(Page images and extracted text)
_ _ _ _ _
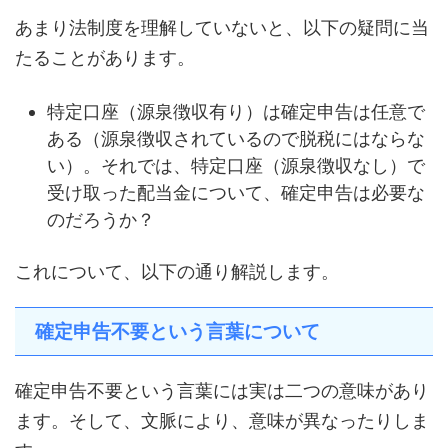
あまり法制度を理解していないと、以下の疑問に当
たることがあります。
特定口座（源泉徴収有り）は確定申告は任意で
ある（源泉徴収されているので脱税にはならな
い）。それでは、特定口座（源泉徴収なし）で
受け取った配当金について、確定申告は必要な
のだろうか？
これについて、以下の通り解説します。
確定申告不要という言葉について
確定申告不要という言葉には実は二つの意味があり
ます。そして、文脈により、意味が異なったりしま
_ _ _ _ _
Task instructions: From the entries, copy every line in which the string "特定口座" can be found.

Result for this exercise:
特定口座（源泉徴収有り）は確定申告は任意で
い）。それでは、特定口座（源泉徴収なし）で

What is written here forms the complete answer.